Mark Zuckerberg and Priscilla Chan are donating $30 million to Reach Every Reader, an MIT and Harvard initiative that aims to tackle low elementary school literacy rates. Students younger than third grade will be the focus as “early intervention can have the most profound effect on turning students into proficient readers,” writes James Vaznis for The Boston Globe.

Nature

MIT researchers have discovered that arranging two stacked layers of graphene at a slight angle makes the material a superconductor, writes Elizabeth Gibney for Nature. After discovering that the graphene had the ability to conduct electrons, researchers applied “a small electric field to feed just a few extra charge carriers into the system, and it became a superconductor.”

Newsweek

Prof. Michael Strano has developed a new device that generates electricity by harnessing energy from temperature changes.
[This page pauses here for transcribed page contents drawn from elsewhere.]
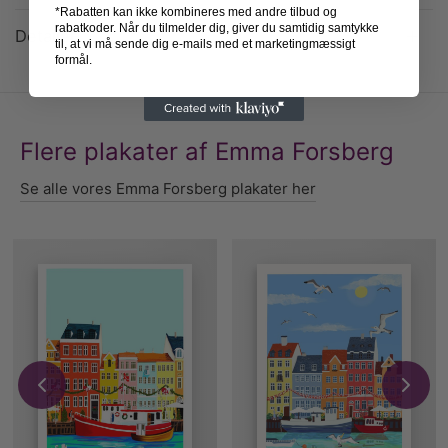
*Rabatten kan ikke kombineres med andre tilbud og
rabatkoder. Når du tilmelder dig, giver du samtidig samtykke
Detaljer
til, at vi må sende dig e-mails med et marketingmæssigt
formål.
Flere plakater af Emma Forsberg
Se alle vores Emma Forsberg plakater her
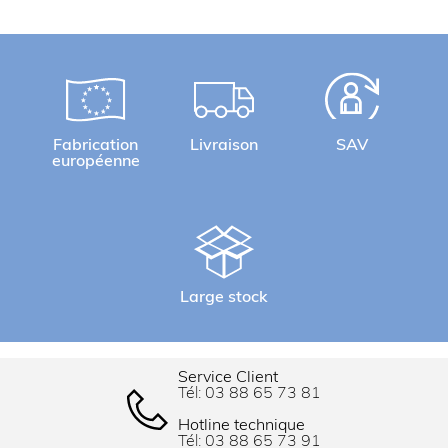
Fabrication
Livraison
SAV
européenne
Large stock
Service Client
Tél:
03 88 65 73 81
Hotline technique
Tél:
03 88 65 73 91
Elements that usually hinder the effectiveness of solar panels, like clouds or sand, “wouldn’t affect [this device's] ability to harness power from the ever-changing temperatures,” explains Sydney Pereira of Newsweek.

Financial Times

In an article for Financial Times, CSAIL Director Daniela Rus explains why humans should collaborate rather than compete with AI. “Technology and people do not have to be in competition,” writes Rus. “Collaborating with AI systems, we can augment and amplify many aspects of work and life.”

NECN

Alumnus Mark Ethier ’01 talks to NECN’s Brian Burnell about his startup, iZotope, that allows musicians of all levels to record professional grade audio. “I was a passionate musician, who wanted to make recordings, and I understood the technology, but the tools out there were really complicated,” Ethier said.

Quartz

Lecturer Luis Perez-Breva writes for Quartz about why most retail corporations’ definition of AI is flawed. “'AI' is at its best when we program it to address problems that are hard for humans; when not used to upskill humans, however, all it does is shift work from employees to customers,” Perez-Breva writes.

Science Friday

In a Science Friday short film, “Breakthrough: Connecting the Drops,” Professor Lydia Bourouiba shows how she designs tests to study infectious disease transmission. First aired in April 2017, the video is one of a six-part series “Breakthrough: Portraits of Women in Science,” which Science Friday will release at select theaters nationwide this March for Women’s History Month.